Sözlerime, Allah’ın adıyla ve O’na hamd ederek başlamak istiyorum.
‘Eşik’, çok güzel bir kelime... Sözcükler vardır, sadece konuşmaya araçtırlar; ihtiyacı giderecek kadar anlamları vardır. Bazı kelimeler ise konuşmanın nesnesi değil öznesidir adeta. Dolgu maddesi hiç değil, o kelimeler ile konuşulmaz sadece; dile gelir, kendisi konuşur kelimelerin. ‘Eşik’ ifadesi de öyle, anlam yüklü bir kelimedir. Bir sözcükten öte çağrışımlara sahip potansiyeliyle bende iz bırakmış kelimelerdendir.
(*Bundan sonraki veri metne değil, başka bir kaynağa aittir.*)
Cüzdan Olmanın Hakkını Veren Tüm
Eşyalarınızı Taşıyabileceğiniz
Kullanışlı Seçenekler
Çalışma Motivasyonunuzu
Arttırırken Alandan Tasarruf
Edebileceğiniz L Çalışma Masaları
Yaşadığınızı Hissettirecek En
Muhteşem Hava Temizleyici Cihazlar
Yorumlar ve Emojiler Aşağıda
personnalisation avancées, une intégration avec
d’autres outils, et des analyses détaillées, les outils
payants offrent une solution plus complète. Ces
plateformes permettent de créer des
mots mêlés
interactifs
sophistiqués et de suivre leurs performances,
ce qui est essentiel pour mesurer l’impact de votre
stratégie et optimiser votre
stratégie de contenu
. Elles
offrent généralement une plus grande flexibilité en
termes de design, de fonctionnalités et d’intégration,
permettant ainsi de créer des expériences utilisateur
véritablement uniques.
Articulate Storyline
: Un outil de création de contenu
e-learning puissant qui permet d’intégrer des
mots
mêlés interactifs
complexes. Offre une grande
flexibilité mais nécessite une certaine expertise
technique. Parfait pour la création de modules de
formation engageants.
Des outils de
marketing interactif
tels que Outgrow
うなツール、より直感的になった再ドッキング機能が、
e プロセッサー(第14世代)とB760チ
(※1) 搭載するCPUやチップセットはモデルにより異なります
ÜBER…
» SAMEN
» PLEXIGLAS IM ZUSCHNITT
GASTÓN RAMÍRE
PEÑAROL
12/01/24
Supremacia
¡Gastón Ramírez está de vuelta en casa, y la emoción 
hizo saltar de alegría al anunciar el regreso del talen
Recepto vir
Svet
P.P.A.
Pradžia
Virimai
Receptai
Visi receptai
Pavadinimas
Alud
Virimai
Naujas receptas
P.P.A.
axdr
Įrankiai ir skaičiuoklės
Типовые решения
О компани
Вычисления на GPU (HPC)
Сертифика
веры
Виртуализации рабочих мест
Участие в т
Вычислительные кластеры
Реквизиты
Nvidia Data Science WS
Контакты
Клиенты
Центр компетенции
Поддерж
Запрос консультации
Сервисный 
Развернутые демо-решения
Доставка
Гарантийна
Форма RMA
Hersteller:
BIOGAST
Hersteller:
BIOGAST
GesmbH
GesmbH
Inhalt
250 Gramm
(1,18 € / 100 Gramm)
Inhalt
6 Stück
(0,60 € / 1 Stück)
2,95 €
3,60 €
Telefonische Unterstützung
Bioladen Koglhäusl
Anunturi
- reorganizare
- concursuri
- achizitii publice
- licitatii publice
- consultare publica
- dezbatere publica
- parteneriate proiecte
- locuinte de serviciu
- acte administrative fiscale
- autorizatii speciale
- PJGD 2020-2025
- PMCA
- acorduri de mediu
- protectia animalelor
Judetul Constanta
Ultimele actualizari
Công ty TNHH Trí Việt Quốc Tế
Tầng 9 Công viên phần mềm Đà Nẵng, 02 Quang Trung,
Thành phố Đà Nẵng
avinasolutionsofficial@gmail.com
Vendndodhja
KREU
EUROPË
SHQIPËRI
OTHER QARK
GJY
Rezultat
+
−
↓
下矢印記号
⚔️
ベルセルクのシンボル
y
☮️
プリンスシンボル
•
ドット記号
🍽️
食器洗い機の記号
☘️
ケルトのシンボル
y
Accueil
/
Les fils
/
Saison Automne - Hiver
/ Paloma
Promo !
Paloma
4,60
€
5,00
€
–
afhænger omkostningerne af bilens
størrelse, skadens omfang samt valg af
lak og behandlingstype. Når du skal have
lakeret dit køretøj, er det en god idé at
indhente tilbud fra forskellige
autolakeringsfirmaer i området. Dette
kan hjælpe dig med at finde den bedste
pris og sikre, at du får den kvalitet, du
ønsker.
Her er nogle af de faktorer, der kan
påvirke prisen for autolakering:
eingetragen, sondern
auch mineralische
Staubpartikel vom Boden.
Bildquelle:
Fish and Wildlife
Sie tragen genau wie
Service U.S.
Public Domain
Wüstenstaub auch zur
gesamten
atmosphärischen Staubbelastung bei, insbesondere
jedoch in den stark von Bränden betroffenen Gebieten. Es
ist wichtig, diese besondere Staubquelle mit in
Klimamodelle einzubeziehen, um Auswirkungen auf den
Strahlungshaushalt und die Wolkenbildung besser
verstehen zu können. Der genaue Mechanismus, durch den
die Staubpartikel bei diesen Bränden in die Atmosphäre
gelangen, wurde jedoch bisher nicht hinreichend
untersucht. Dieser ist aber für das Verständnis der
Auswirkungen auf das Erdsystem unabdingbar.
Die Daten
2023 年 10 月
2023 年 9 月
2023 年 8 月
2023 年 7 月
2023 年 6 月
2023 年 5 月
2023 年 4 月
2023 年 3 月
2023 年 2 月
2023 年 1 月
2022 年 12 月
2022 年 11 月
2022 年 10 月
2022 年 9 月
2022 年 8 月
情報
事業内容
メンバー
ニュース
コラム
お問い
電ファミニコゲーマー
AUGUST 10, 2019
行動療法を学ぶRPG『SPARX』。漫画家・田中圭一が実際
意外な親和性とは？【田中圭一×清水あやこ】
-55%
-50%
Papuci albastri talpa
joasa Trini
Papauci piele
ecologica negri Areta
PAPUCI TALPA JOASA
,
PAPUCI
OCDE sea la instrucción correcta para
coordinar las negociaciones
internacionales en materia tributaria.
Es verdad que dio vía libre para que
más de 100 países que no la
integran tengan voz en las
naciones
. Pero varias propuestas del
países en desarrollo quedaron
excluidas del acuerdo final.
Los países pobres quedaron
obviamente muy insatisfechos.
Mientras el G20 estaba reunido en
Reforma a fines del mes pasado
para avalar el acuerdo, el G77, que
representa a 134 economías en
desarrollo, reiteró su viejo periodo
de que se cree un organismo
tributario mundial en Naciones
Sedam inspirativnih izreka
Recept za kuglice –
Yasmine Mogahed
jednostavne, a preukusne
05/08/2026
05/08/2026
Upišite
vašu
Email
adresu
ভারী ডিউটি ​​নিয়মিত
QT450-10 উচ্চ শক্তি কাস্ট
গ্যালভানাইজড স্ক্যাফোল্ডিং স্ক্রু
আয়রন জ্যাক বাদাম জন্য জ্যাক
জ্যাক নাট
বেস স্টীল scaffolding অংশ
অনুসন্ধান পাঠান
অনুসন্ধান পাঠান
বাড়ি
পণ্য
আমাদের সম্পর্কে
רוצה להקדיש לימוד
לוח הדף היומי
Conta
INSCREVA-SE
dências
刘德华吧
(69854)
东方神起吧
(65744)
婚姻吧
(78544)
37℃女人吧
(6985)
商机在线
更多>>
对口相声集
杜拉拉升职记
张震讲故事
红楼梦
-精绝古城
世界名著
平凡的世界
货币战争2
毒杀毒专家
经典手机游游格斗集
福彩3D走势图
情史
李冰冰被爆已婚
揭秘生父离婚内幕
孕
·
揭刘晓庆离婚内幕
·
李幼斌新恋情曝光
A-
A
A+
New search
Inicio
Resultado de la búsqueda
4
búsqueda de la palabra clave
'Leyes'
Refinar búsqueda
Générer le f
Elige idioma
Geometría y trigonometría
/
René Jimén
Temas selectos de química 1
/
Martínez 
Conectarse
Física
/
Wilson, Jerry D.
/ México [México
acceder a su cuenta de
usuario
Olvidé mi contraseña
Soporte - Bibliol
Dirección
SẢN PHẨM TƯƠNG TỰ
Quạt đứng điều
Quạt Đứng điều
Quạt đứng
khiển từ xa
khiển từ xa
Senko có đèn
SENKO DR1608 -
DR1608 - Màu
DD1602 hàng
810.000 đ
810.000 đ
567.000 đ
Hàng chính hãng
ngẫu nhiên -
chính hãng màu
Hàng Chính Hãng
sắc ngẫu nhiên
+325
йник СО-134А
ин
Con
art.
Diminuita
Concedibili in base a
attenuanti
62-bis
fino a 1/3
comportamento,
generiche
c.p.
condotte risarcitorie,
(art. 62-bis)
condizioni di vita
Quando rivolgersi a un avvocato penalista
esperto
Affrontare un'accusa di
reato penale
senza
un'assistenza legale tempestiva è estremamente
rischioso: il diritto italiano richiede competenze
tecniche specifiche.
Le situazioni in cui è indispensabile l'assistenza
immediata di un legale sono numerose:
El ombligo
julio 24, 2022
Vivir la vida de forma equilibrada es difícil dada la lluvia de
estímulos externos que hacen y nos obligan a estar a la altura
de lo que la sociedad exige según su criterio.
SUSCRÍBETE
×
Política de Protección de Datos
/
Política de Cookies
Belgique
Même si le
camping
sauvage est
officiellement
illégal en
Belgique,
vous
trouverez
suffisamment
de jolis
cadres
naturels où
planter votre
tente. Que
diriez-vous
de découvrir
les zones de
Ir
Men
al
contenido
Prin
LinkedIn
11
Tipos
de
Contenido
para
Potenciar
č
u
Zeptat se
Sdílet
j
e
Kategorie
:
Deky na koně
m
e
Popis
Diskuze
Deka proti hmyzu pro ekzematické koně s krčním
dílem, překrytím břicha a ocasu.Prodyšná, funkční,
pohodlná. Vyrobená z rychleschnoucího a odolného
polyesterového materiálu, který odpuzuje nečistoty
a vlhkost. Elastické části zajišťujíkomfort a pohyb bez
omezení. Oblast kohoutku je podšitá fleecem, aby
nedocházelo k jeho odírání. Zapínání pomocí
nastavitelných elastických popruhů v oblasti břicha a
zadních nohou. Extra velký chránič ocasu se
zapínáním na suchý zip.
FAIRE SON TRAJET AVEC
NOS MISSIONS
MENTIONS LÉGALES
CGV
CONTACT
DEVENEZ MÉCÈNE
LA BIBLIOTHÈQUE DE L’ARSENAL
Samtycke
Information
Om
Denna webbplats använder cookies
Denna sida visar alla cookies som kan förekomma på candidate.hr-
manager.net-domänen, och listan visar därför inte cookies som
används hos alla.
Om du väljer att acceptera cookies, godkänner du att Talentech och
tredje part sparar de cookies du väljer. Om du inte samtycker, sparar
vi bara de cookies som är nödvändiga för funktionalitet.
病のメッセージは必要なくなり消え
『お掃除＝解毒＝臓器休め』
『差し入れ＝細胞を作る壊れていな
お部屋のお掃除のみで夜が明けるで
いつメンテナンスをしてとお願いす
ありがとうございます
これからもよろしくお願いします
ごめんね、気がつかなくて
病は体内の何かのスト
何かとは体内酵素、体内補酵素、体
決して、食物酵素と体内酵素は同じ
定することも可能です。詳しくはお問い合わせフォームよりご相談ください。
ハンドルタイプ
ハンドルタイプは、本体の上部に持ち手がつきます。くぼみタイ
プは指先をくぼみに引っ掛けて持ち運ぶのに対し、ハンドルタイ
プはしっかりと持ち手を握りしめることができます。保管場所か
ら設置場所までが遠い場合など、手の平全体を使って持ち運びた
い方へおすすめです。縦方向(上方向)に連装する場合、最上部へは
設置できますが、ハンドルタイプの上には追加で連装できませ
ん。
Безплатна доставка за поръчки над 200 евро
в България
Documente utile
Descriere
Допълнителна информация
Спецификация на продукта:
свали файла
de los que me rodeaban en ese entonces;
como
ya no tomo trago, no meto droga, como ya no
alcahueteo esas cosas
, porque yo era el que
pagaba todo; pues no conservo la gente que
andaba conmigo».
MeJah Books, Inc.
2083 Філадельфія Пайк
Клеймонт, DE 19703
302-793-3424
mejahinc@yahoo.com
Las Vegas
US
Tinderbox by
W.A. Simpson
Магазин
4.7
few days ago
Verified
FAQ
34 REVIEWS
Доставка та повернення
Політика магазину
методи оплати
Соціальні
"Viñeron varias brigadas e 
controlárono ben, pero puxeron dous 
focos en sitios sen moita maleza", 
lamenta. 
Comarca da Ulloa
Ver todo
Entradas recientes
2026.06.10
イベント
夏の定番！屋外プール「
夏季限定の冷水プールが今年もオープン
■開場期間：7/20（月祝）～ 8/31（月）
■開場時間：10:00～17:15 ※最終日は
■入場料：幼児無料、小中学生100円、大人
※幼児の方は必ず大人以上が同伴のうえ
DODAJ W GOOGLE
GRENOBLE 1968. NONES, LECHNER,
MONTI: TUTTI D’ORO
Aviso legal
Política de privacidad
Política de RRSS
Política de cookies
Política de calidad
Eşik, hatırlattıklarıyla bir özgürlük ayracıdır. Eğer buradaki ayraç, zihinsel bir dönüşümü belirliyorsa, bu, aslî/köklü bir değişimi gösteriyor demektir. Değilse şayet, bir değişimden ziyade sadece yeni form söz konusudur. Eşiği bu anlam derinliğinde anlayabilmek için, önce konuşlanılan yerin; menşeî ne /neresi olduğuna dair bir farkındalığın olması lazım. Hangi halde idi, hangi hale dönüştü? sorularının eşik ile cevap bulması lazım. “Kapının eşiği” deriz değil mi? Yani burada, bir içeri bir de dışarı var demektir. Farklı bir izahla, sizin bir şeye iyi veya kötü diyebilmeniz için, öncelikle neyin iyi; neyin kötü olduğunu ve hatta “iyinin ne olduğunu” “kötünün ne olduğunu” bilmeniz gerekir. Eşik ayracıyla ilgili de aynı şekilde düşünmeliyiz kanaatimce. Ne, neresi ve hatta niçin sorularının kendisiyle cevap bulması gereken bir ayraçtır eşik.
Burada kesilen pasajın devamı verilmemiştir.